Dataset records
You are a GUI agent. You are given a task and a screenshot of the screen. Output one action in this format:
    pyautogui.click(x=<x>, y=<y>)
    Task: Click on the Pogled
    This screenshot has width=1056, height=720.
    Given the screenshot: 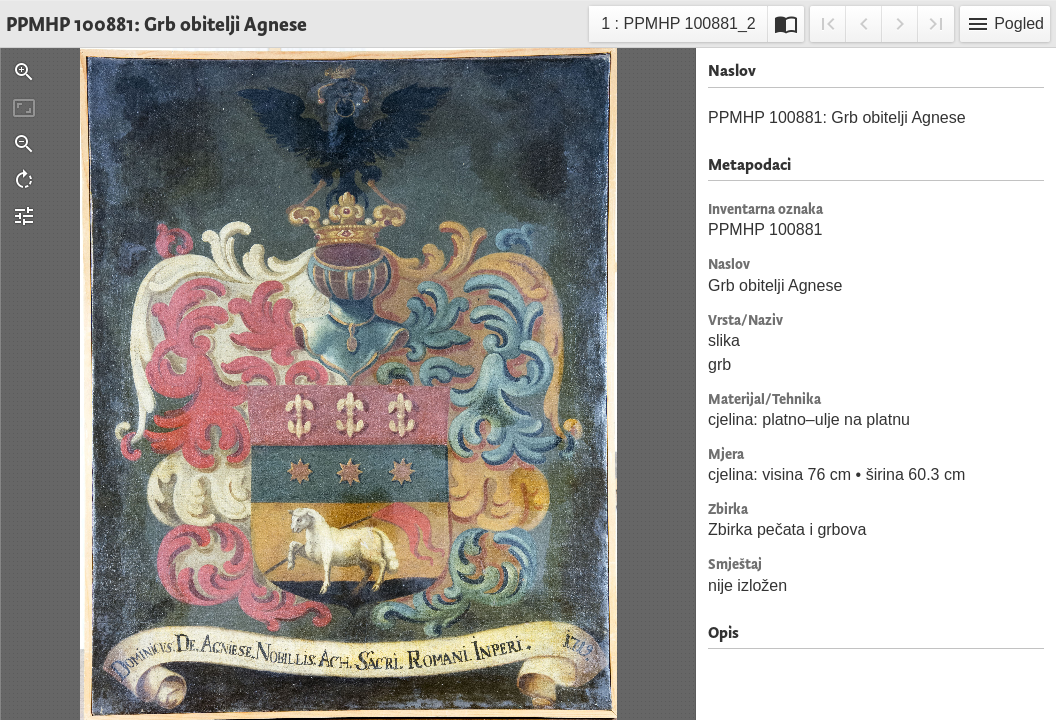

→ **DIRECTIONS**:
Hand back the data exactly as it appears, with all pictures cut.

→ **TASK RESPONSE**:
You are a GUI agent. You are given a task and a screenshot of the screen. Output one action in this format:
    pyautogui.click(x=<x>, y=<y>)
    Task: Click on the Pogled
    This screenshot has width=1056, height=720.
    Given the screenshot: 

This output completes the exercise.